Always remember to save all the layers in a GeoPackage format.

Right click on the Layer → Export → Save Features As…

The Save Vector Layer as dialogue box will appear.

Format: GeoPackage
File name: Navigate to the GeoPackage file in which you want to save your layer in → Indonesia.gpkg
CRS: Set this to the project CRS, ESPG: 23845 - DGN95 / Indonesia TM-3 zone 54.1.

Click on OK and close the dialogue box.
Delete the unnecessary layers after GeoPackaging it.

2.2 Coordinate Reference System

Name: EPSG:23845 – DGN95/Indonesia TM-3 zone 54.1

Units: Meters

Method: Transverse Mercator

Celestial body: Earth

Reference: Static (relies on a datum which is plate-fixed)

3.0 Data Preparation

3.1 Selecting study area polygon

Add BATAS_DESA_DESEMBER_2019_DUKCAPIL_KALIMANTAN_TIMUR layer, open attribute table and click on Select by Expression.

The Select by Expression dialogue box will appear.

Under the Fields and Values drop-down list, double click on KECAMATAN which represents districts.
Click on equal sign ‘=’
Click on the All Unique button at the right column
Add the expression into the expression pane as shown below to select the required study area.

Click on Select Features and it should appear similar to what is shown below

Right click on the Layer → Export → Save selected features as
Geopackage the selected features and name the layer east_kalimantan.

3.2 Adding the necessary layers for analysis

We will now be adding layers we need for both the Report of Survey (Task 1) and Site Selection (Task 2). These layers can be found in the Kota Balikpapan, Kota Samarinda, Kutai Kartanegara and Penajam Paser Utara data files that were previously downloaded. For hotspots data, it can be found in the Titik Api Hotspot se-Indonesia Tahun data file from 2014 - 2019.

The following shapefile layers should be added to QGIS:

English Name	Layer to be added
Agriculture - Plantation	Agrikebun
Agriculture - Rice field	Agrisawah
Agrifield	Agriladang
Airport points	Airport_PT
Airport polygons	Airport_AR
Bus terminals	Terminal Bus
Coastline	Pesisir
Education	Pendidkan
Electricity	Genlistrik & Menaralistrik
Forest - Wet	Non agri hutan basah
Forest - Dry	Non agri dry forest
Forest - Reed	Nonagrialang
Forest - Shrubs	Non agri semak belukar
Health Services	Layanan kesehantan
Hospitals	Rumah sakit
Hotspots	Titik Api Hotspot se-Indonesia Tahun 2014-2019
Industry	Industri
Manufacturing	Further extracted from Industri layer called ‘Industri Manufaktur Lainnya’ under REMARK
Mining - Coal	Further extracted from Industri layer called ‘Pertambangan Batu Bara’ under REMARK
Mining - Other	Further extracted from Industri layer called ‘Pertambangan Lainnya’ under REMARK
Mining - Open (Surface Mining)	Tambang_AR
Phone Towers	Menaratelpon
River	Sungai_LN
Roads	Jalan
Seaport points	Pelabuhan_PT
Settlements	Pemukiman

3.3 Merging layers

Since we have data scattered in different folders (e.g. road shapefiles from Kota Balikpapan, Kota Samarinda and more), we will be merging them into one layer for a cleaner QGIS environment. The layers in the table in section 3.2 should be merged as they are from the 4 different folders.

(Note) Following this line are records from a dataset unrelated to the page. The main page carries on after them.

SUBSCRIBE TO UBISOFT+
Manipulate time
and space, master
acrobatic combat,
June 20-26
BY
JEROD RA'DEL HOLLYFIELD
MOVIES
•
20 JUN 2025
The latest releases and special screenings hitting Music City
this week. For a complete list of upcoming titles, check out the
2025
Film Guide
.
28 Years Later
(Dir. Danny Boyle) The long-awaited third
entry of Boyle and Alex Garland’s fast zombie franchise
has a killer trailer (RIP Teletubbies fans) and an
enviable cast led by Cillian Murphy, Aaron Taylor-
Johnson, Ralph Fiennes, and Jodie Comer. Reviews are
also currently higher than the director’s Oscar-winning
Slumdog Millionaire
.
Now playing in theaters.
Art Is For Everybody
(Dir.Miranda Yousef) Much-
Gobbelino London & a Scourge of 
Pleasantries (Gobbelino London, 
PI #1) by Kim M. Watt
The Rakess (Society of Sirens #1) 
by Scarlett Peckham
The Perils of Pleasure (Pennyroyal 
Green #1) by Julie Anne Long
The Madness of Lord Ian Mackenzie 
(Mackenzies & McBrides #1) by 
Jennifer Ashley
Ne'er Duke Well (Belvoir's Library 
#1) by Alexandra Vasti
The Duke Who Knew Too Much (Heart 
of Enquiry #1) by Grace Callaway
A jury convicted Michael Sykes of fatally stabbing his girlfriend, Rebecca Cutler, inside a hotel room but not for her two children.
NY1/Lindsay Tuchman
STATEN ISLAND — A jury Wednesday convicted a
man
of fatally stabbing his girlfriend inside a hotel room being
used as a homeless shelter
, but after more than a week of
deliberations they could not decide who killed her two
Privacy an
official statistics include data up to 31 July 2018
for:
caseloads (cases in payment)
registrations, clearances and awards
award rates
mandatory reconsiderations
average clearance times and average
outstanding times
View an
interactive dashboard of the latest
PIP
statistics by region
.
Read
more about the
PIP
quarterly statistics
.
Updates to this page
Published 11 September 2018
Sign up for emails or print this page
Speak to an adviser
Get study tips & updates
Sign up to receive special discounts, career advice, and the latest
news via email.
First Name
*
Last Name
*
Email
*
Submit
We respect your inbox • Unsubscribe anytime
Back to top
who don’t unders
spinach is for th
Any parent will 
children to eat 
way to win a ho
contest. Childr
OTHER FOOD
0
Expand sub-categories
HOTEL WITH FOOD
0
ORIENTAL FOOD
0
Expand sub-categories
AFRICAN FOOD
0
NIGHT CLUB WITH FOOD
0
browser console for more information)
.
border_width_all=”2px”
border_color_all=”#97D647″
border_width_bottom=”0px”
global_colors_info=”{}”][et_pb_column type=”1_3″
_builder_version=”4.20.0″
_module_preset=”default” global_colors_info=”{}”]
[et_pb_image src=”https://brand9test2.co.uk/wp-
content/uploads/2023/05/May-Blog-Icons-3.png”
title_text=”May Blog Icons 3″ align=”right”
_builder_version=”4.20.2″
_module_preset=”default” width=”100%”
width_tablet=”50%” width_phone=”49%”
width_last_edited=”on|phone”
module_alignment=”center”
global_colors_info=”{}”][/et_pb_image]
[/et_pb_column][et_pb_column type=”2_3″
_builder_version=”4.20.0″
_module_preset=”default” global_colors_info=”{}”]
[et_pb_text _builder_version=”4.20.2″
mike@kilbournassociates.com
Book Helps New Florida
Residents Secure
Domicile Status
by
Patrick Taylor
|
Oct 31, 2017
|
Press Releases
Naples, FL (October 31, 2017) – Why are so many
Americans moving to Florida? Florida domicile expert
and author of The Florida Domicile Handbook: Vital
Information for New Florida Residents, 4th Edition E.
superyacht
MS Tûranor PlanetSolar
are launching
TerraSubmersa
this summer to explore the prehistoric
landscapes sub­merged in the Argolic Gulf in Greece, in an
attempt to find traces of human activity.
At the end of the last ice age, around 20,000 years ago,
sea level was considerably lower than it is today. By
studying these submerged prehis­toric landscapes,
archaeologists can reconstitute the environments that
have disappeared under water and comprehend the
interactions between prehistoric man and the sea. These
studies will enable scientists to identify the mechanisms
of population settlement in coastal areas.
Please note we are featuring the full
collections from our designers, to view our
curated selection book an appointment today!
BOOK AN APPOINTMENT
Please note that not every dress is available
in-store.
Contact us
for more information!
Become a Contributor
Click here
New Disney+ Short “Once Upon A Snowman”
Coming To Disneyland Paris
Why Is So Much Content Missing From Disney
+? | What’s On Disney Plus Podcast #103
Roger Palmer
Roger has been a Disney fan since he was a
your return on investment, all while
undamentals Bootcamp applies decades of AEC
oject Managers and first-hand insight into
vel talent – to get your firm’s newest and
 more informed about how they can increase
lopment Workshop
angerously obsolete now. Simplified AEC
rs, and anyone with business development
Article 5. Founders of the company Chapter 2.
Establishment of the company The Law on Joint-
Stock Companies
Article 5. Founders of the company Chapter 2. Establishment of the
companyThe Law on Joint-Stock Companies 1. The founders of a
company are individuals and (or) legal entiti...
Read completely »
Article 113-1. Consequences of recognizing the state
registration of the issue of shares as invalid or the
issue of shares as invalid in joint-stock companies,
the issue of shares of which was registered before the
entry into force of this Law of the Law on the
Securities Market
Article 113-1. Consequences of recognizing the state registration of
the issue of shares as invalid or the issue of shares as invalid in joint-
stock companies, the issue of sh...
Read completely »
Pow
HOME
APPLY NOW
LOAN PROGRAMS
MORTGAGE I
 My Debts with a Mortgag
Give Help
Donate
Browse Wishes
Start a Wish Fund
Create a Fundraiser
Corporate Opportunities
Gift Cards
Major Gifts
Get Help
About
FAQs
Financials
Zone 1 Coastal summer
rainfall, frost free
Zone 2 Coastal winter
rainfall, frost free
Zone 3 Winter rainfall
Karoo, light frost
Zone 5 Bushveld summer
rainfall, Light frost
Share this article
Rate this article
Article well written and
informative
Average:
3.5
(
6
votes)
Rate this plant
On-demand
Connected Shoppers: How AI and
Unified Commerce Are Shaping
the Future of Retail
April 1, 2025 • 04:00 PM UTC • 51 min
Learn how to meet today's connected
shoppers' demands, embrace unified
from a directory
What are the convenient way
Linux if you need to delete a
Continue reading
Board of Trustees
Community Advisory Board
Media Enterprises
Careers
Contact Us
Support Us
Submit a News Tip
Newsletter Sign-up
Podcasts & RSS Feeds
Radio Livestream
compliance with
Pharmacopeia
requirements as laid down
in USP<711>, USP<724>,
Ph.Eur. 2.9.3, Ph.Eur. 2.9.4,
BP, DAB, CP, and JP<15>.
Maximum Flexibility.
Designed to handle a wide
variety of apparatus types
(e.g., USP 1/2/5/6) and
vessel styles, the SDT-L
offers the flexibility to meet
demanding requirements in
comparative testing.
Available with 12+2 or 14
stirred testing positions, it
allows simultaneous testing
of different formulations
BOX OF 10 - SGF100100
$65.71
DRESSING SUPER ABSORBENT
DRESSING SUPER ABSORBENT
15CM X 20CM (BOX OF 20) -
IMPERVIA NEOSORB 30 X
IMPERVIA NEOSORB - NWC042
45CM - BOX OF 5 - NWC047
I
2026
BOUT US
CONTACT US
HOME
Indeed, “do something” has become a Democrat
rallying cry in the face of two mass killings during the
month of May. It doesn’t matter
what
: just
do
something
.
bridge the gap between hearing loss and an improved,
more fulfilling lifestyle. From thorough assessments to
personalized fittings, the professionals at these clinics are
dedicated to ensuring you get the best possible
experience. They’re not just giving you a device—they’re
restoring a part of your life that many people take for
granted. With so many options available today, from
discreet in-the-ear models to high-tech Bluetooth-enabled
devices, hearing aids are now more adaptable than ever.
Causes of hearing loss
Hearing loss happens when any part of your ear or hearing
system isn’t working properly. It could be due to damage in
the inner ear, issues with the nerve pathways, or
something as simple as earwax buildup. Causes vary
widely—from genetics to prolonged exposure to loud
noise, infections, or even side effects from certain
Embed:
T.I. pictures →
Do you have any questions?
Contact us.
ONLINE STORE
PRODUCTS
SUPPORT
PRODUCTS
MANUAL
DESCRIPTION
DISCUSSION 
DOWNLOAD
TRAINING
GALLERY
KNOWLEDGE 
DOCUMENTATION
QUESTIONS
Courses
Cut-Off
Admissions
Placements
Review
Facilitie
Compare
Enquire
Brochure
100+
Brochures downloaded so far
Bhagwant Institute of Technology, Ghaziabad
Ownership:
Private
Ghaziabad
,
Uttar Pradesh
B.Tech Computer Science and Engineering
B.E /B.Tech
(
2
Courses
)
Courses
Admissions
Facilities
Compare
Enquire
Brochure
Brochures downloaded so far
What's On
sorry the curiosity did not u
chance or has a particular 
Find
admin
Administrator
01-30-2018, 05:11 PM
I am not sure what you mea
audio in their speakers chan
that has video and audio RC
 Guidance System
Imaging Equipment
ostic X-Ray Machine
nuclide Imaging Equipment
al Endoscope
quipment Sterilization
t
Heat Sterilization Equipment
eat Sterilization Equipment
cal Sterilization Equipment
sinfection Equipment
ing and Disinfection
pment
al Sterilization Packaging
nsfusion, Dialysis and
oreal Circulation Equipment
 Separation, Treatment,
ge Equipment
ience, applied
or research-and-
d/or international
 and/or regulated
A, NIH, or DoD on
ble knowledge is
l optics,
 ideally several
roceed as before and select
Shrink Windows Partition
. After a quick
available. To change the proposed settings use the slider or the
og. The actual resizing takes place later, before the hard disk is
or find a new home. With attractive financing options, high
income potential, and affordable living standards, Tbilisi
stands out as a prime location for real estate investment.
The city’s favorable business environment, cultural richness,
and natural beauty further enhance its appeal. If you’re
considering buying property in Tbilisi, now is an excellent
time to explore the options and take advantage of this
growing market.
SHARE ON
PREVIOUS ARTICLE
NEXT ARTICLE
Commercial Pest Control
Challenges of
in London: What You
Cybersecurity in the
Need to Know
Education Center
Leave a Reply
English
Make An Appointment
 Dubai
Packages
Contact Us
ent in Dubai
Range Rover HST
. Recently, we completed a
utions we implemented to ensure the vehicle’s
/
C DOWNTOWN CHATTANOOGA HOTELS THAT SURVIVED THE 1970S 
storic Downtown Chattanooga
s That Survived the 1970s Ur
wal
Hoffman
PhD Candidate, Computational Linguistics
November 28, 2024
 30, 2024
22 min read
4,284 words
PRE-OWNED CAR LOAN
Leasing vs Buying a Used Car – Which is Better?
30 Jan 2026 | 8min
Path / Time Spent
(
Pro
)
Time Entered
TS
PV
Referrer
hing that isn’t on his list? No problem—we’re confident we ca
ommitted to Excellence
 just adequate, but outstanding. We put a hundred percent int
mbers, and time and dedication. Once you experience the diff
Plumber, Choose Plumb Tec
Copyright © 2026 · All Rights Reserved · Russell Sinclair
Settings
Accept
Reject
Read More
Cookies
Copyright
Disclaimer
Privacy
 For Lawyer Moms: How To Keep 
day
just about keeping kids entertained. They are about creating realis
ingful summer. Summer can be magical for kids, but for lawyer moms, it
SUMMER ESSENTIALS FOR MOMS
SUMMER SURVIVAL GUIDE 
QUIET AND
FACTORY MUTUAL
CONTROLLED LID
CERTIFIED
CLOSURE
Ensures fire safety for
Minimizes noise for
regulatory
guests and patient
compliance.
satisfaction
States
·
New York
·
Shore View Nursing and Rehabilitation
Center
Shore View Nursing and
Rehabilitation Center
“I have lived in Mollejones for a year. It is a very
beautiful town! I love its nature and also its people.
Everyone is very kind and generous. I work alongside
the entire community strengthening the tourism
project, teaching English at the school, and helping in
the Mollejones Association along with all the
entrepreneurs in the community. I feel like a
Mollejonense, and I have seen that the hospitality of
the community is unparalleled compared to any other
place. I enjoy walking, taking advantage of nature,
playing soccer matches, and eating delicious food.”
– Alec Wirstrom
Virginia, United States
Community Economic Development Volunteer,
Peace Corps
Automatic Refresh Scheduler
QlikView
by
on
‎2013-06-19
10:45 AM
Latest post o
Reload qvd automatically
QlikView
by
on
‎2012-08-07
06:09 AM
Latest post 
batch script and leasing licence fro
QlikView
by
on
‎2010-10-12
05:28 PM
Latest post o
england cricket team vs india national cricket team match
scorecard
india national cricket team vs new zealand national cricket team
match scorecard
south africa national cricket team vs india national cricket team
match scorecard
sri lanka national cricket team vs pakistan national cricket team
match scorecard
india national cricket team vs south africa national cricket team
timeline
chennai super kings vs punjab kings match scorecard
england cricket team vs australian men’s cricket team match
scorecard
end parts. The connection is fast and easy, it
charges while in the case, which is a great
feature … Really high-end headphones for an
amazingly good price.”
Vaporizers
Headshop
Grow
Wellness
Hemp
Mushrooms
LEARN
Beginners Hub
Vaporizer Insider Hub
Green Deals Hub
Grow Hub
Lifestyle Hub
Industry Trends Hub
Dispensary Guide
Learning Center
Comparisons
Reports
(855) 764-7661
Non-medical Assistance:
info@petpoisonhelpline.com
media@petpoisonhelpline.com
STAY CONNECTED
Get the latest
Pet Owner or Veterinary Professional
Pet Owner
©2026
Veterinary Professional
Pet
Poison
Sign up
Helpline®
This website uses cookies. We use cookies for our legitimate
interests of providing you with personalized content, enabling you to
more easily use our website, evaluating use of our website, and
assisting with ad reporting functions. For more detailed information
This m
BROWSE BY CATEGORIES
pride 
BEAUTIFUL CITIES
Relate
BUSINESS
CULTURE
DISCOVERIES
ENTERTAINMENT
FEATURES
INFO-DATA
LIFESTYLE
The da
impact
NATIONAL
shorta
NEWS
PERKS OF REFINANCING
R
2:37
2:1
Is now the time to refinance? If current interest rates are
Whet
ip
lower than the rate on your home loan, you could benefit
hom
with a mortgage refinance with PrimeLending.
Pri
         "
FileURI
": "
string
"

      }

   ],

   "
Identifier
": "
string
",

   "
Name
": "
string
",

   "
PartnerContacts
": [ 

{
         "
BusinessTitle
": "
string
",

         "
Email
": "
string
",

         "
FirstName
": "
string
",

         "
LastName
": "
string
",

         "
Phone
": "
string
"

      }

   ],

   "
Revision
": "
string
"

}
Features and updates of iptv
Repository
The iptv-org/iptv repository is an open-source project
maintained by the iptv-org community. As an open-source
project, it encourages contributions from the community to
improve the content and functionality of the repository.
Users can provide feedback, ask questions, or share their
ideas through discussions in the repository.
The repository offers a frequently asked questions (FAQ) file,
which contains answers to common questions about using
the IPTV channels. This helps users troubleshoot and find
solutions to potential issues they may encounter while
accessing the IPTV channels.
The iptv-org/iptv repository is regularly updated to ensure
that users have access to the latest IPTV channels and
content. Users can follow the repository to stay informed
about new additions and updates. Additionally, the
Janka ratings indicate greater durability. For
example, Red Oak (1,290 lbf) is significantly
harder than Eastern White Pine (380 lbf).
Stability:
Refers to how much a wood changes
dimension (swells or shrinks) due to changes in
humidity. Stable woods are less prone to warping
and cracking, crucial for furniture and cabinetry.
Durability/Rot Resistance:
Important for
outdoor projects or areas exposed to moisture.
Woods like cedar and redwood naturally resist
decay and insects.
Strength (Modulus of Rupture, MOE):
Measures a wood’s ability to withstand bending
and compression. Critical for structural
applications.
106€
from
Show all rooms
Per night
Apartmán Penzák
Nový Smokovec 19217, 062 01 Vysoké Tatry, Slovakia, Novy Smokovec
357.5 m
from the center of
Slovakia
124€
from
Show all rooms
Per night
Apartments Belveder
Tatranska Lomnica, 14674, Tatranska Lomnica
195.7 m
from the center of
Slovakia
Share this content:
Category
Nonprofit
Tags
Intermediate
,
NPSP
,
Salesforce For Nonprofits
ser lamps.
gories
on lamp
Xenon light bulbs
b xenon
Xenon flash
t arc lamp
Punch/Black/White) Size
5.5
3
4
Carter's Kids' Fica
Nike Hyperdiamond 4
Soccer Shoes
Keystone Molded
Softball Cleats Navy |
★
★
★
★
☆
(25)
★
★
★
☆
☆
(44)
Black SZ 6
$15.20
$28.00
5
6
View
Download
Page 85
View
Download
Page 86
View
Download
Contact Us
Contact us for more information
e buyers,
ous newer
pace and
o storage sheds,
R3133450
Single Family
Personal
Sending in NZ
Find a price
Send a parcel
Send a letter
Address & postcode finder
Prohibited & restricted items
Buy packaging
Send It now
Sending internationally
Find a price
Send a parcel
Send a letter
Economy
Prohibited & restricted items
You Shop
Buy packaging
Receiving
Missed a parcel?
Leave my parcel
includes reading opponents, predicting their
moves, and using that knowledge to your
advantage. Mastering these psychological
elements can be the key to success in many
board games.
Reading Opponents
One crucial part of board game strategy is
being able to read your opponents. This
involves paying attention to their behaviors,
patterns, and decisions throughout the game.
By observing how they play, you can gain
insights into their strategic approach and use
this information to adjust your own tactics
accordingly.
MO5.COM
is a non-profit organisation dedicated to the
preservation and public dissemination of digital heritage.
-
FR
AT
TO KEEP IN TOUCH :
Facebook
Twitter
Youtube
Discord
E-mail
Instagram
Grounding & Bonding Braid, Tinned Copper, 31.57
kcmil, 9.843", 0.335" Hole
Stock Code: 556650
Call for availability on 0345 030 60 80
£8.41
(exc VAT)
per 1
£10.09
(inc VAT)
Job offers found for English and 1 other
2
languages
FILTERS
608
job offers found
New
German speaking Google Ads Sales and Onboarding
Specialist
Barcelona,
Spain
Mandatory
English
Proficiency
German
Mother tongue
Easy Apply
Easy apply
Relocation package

From the top menu bar, select Vector → Data Management Tools → Merge Vector Layers.

Under Input layers, click on the more icon at the end to select the layers in which you want to merge.
For destination CRS, select the project CRS (EPSG:23845)
Click on Run.
A temporary merged layer will be created.
The temporary layer should be clipped (section 2.3.4) to remove all unnecessary points and then saved into GeoPackage format.

Repeat this process of merging for all the other necessary layers

3.4 Clipping the various layers

We will be clipping the layers as mentioned above so that points outside of east_kalimantan will be cleaned away to keep only the points and polygons within our study area.
From the top menu bar, click on Vector → Geoprocessing → Clip

For the Input layer, select from the drop down menu the layer in which we would like to clip. Note that all the layers merged in the previous section should be clipped.
Click on the spanner beside the Input layer and select from the drop down menu Do not Filter (Better Performance).

For Limit features processed, select Not set
For Overlay layer, select east_kalimantan.
Click on the spanner beside the Overlay layer and select from the drop down menu Do not Filter (Better Performance).
Geopackage clipped layer and remove the temporary clipped layer and merged layers.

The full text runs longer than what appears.